Chris of the "Mixing Memory" blog (http://mixingmemory.blogspot.com/) is a cognitive scientist and he occasionally writes about time perception (his other stuff is very cool, too). Here are short snippets from three of his best, longest and most detailed posts on this topic:

Temporal Attitudes
http://mixingmemory.blogspot.com/2004/10/temporal-attitudes.html

In English, we have two primary ways of speaking about time
in terms of space. Either we are moving forward through time (e.g., "We're
coming up on midterms") or time is moving past us (e.g., "The deadline is fast
approaching"). These to ways of speaking about time in spatial terms imply
different directions. In the first, things are moving forward from us; in the
second, things are moving from our front to our back. The ambiguous sentence
Boroditsky uses in her studies is, "Next Wednesday's meeting has been moved
forward two days." Ordinarily, about half of the people who read this interpret
it as meaning that the meeting has been moved to Monday, while the other have
read it as meaning the meeting has been moved to Friday.
-------------snip----------------------
Another interesting finding people whose native language conceptualizes time with a different directionality (e.g., vertical instead of horizontal) interpret temporal statements differently. When primed with pictures depicting a directionality consistent with their native language's description of time, people are faster to verify
the truth of certain statements about temporal relations (e.g., April comes after March).

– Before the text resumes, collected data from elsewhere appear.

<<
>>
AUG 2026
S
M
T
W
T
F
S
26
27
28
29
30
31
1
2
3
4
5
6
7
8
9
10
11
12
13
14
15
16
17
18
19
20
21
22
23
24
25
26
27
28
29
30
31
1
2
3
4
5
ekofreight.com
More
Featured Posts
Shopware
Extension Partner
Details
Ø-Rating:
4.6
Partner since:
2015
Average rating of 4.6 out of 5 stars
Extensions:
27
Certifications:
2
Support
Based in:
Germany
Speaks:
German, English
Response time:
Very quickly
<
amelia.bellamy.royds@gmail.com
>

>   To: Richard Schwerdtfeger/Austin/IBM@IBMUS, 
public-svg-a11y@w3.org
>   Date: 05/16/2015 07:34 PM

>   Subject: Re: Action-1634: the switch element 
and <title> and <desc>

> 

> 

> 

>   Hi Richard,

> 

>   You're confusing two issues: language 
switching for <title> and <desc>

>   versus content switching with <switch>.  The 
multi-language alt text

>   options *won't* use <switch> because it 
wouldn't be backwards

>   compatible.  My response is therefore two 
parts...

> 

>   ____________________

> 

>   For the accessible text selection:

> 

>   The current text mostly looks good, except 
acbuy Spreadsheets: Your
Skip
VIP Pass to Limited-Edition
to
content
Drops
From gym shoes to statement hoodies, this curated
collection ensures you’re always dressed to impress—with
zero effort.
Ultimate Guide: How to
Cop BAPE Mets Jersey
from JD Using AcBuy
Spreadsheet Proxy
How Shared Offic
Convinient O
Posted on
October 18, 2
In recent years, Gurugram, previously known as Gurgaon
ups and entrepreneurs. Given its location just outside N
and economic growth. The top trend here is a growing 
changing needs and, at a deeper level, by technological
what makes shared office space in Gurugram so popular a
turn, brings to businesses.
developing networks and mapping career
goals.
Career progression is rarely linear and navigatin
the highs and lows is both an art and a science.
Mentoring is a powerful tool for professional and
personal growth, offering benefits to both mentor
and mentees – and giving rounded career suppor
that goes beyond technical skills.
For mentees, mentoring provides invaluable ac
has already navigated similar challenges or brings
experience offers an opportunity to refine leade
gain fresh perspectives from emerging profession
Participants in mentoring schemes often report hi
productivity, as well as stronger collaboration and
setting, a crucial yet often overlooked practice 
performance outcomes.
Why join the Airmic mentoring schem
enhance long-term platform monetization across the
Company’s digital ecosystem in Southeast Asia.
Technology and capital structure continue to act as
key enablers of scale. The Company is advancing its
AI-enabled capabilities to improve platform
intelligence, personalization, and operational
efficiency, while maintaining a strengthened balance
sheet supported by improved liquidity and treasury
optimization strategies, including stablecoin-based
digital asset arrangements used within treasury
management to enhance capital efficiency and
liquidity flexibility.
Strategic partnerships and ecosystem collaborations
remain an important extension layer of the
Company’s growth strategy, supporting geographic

This implies that our time concepts are heavily influenced by the way our languages relate time and space conceptually.

Time Perception I (neurology)
http://mixingmemory.blogspot.com/2004/12/by-request-time-perception-i.html

Like reasoning, there is a whole hell of a lot of research
on time perception, and I've tossed around several ideas about how to approach
the topic in a blog post. There are so many issues, and almost all of them are
very interesting, that I am still not exactly sure what I want to do. More than
likely, it's going to take a series of posts, but I've got to start somewhere,
so I'll start with the neuroscience. In a subsequent post, I'll talk about
different factors that affect the cognitive perception of time. God only knows
what comes after that.The neuroscience of time perception has recently become a
hot area of study. So far, several brain regions have been found to be involved
in different aspects of time perception. The most widely studied are the
cerebellum and the basal ganglia, but other non-cortical regions, such as the
inferior parietal lobes, and cortical regions such as the inferior prefontal
cortex, dorsolateral prefrontal cortex, anterior cingulate gyrus, and the
supplementary motor area also play roles. I'll take each of these regions in
order, and in no particular order.

Time Perception II: Cognitive Factors
http://mixingmemory.blogspot.com/2004/12/time-perception-ii-cognitive-factors.html

There are five main types of cognitive and affective
factors that influence time perception: attention, modality, arousal, affective
valence, and linguistic factors. I'm going to go through each factor and
describe the ways in which they affect time perception, and some of the research
demonstrating these effects, starting with
modality.
-----------snip-----------------------
Humans are very accurate
measurers of time at relatively short intervals (from milliseconds to minutes),
with both the mean perceived time and the standard(the function of this
relationship has a slope near 1 deviation of duration judgements varying
linearly with elapsed time. This second property (the linear relationship
between duration and the standard deviation of duration judgements) indicates
that time perception obeys Weber's Law, such that the absolute sensitivity of
time judgements is independent of the length of the actual duration. Factors (in
addition to those discussed below) that affect duration judgements include: the
order in which stimuli are perceived (time-order errors), whether the interval
is filled or empty (filled intervals are perceived as longer than empty ones),
and the length of time between the event and the duration judgement (durations
are remembered as having been longer if there is a delay in
recall).

-----snip---------------
We've all had the
experience of time flying when we are doing something interesting, or time
dragging on when we are bored. For some time, psychologists have theorized that
this is due to the sharing of attentional resources between the processing of
the stimuli and the processing of temporal information. When a stimulus attracts
a significant amount of attention, there is less attention available to process
time. This results in a shortening of perceived duration judgements. When more
attention can be given to temporal information, time judgements tend to be more
accurate. For instance, when participants were presented with interesting
stories in a prospective judement task, they judged them to be shorter than
stories of the same length that were less interesting.